Howie Long-Short: NFL players are underpaid relative to athletes in other professional sports. Their careers are shorter, their contracts are rarely guaranteed in full and there are simply far more players divvying up the revenue allocated. NFL teams also don’t tie contracts to a percentage of the salary cap, so as the cap rises, star player contracts become relative bargains. Only once a player receives a franchise tender (a tactic used to retain valuable free-agents) is the contract tied to a percentage of the salary cap, and even then, it’s an average of the Top 5 players at the position or a 120% increase from the year prior; far less than a player could earn on the open market.
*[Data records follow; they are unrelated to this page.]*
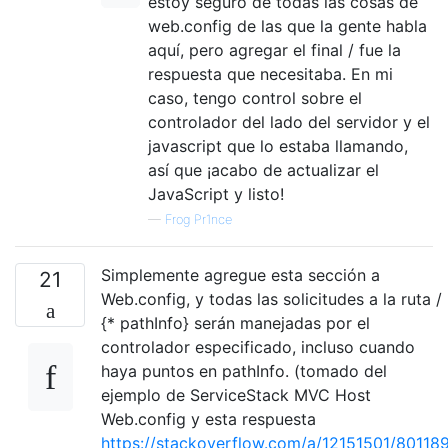
estoy seguro de todas las cosas de
web.config de las que la gente habla
aquí, pero agregar el final / fue la
respuesta que necesitaba. En mi
caso, tengo control sobre el
controlador del lado del servidor y el
javascript que lo estaba llamando,
así que ¡acabo de actualizar el
JavaScript y listo!
—
Frog Pr1nce
Simplemente agregue esta sección a
21
Web.config, y todas las solicitudes a la ruta /
{* pathInfo} serán manejadas por el
controlador especificado, incluso cuando
haya puntos en pathInfo. (tomado del
ejemplo de ServiceStack MVC Host
Web.config y esta respuesta
https://stackoverflow.com/a/12151501/80118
Fan Marino: The Jets gave up a 1st and 3rd round pick to acquire restricted free-agent (and current HOF) Curtis Martin in March of 1998. There was another 1998 free-agent signing that receives far less acclaim, but deserves to be recognized among the all-time great free-agent acquisitions. In February of 1998, the Jets made Center Kevin Mawae the highest paid player at the position with a 5-year $17 million contract. Mawae, who went on to play 8 seasons with the Jets, including 7 times as a First Team All-Pro, is a 2018 HOF finalist. Pro-football-reference.com, compares Mawae’s career to those of Mike Webster, Gene Upshaw, Jim Otto, Larry Allen, John Hannah, Gary Zimmerman, Will Shields, Walter Jones and Jonathan Ogden. What do all those guys have in common? Their busts reside in Canton, Ohio.